My grandma used to cook kanji, a crimson rice porridge, on occasion. Seeing our aunt plucking ripe leaves from the jackfruit tree would tell us it was time for breakfast. There was only one way to get kanji, and it was to make a spoon out of these leaves. We farmed our own rice, drank milk from cows that has had names, and raised calves that had identities as well. We also had our own goats and sheep. There were many times when my maternal grandmother would churn ghee from curds and soon the silky and mellifluous aroma of the ghee would permeate into every cell in the house. A leaf spoonful of kanji, ghee, and a thick mixture of roasted chilli, coconut, tamarind, & curry leaves, is the most distinct of my tasting memories.

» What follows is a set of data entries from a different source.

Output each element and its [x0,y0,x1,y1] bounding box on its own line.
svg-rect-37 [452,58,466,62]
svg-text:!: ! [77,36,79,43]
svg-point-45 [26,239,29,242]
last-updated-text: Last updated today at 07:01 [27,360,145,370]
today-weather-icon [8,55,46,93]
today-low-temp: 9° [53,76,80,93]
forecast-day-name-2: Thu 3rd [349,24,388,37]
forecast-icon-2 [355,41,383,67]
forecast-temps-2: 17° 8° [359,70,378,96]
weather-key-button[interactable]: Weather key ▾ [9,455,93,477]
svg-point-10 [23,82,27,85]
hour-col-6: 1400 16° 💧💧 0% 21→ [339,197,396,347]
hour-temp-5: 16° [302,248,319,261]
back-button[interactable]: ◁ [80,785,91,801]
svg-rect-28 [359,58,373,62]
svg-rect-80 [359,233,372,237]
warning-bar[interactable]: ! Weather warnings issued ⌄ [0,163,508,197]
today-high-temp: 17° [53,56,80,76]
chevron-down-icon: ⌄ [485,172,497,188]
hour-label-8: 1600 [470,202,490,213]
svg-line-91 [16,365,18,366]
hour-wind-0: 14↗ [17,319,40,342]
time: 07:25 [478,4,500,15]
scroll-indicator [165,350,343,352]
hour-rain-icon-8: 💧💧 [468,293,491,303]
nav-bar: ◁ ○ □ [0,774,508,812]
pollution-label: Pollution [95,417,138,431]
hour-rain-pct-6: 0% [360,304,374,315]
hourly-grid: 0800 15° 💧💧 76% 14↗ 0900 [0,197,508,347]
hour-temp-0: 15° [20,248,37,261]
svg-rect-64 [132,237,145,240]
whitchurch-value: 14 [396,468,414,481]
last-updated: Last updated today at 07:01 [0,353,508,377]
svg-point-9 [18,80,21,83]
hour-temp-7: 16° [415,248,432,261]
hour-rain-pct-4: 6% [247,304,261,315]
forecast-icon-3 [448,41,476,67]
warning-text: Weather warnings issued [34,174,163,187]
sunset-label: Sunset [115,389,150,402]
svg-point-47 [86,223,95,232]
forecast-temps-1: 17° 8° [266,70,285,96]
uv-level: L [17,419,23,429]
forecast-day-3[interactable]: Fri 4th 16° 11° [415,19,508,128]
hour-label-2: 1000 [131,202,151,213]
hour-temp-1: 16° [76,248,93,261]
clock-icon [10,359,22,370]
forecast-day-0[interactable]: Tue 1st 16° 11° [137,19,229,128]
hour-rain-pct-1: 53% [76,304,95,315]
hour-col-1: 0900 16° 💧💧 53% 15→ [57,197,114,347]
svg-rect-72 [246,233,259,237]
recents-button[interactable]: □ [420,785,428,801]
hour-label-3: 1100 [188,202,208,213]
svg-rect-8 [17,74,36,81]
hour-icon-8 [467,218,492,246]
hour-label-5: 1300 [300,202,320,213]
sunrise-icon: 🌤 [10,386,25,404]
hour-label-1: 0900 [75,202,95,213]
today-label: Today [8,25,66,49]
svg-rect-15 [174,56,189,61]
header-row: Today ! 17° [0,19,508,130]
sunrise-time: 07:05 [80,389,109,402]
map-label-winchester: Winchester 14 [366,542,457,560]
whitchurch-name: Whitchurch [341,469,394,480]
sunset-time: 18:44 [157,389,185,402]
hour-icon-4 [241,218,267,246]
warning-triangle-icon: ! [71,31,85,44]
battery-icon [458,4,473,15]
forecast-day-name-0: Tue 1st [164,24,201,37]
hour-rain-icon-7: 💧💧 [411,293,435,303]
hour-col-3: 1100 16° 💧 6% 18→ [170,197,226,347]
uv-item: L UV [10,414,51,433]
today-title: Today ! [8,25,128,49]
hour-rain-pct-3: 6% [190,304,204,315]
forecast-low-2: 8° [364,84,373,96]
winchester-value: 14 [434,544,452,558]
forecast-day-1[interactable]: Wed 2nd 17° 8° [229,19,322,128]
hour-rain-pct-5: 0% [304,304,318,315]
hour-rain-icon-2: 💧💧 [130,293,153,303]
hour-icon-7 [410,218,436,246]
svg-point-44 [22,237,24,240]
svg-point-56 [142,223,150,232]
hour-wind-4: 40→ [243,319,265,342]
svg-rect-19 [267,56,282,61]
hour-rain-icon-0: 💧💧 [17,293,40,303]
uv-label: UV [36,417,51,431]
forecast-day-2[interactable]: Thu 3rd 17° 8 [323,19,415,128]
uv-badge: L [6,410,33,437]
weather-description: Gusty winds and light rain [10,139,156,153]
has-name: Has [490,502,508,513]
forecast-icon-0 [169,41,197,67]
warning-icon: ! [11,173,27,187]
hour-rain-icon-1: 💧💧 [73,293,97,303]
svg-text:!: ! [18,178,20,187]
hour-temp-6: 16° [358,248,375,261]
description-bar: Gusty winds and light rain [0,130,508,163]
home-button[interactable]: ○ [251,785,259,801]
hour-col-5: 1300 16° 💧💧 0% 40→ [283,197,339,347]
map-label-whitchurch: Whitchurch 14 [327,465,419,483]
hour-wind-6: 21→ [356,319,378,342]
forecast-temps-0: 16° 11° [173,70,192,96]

For lunch, some employees gathered in the backyard, while others dined at their own houses in the neighbourhood. A simple mor-kootan (a curry made with buttermilk) would have all the yellow-green goodness that is so evocative of summer: mangoes, yellow cucumbers, drumsticks, and pumpkin. There would also be more buttermilk, this time infused with smashed lemon leaves to help cool down the body. Waiting patiently for the trees to shake a little, sweaty bodies scatter on the icy black-oxide flooring after lunch.

I used to look forward to those sweltering afternoons when the adults were too numb to move, and my brother and I would explore the secret rooms of the home together. A bamboo ladder led us to the attic, where we’d find a variety of pots, some used it to store pickles or grains, others had mouldy secret letters or a saucy magazine that someone had hidden as well as forgotten regarding, the attic was also back to the house to our family cats, centuries of cats had also lived and copulated here. My brother and I used to enjoy playing with the kittens, and we’d bring them down to the basement with us on occasion, only to be yelled at by one of the residents. What I believed was a wood wall turned out to be a secret room, which was surprising to say the least. When I asked my aunt about where the rice was kept, she would cackle and flash her stained teeth while her mouth was glistening with paan, as if she were a mad character from an Adoor. I knew we kept rice in the house because there were telltale signs everywhere: hay mounds in every available square inch in the yard; sounds of threshing; and my aunt carrying a huge moram (winnow) packed with rice. My aunt was quietly removing rice from of the granary on that fateful day, and I softly descended from my shelter upstairs to see a crack in the wall. The two of us made our way to this new location in the home after I called out to my brother. My aunt was standing in a dark room, her mouth gaping upon seeing us, but her cackle had been squashed by the weight of the rice in front of her.

The first rains of the season arrive in June, and the inflated atmosphere bursts and drenches the soil. After soaking up the rain, Malabar’s fields finally succumb. It’s impossible to see the fields or even the bunds that divide them from an agitated river from the second floor window of the home since the fields and the bunds have been overwhelmed by red water. Farmworkers in the area are forced to resort to fish in the paddy, which is overrun with freshwater fish & water snakes since they have no other option. In the evenings, as I snuggle under my black, military-style wool blanket and listen to the rain clatter on the scarlet tiled roof, I find some strange solace.

Over a decade has passed since I last stayed in this lovely home. The house has been abandoned for a long time, with its occupants either moving on to eternal resting places or pursuing a better life elsewhere. My father made a painful decision last week to demolish the house where he grew up, a place that carries so many memories of my own boyhood. As I write this, the home has been demolished, and what remains are faded portraits, termite-infested pieces of furniture, and some ancient urns that still contain grains of rice, undisturbed and untarnished by time.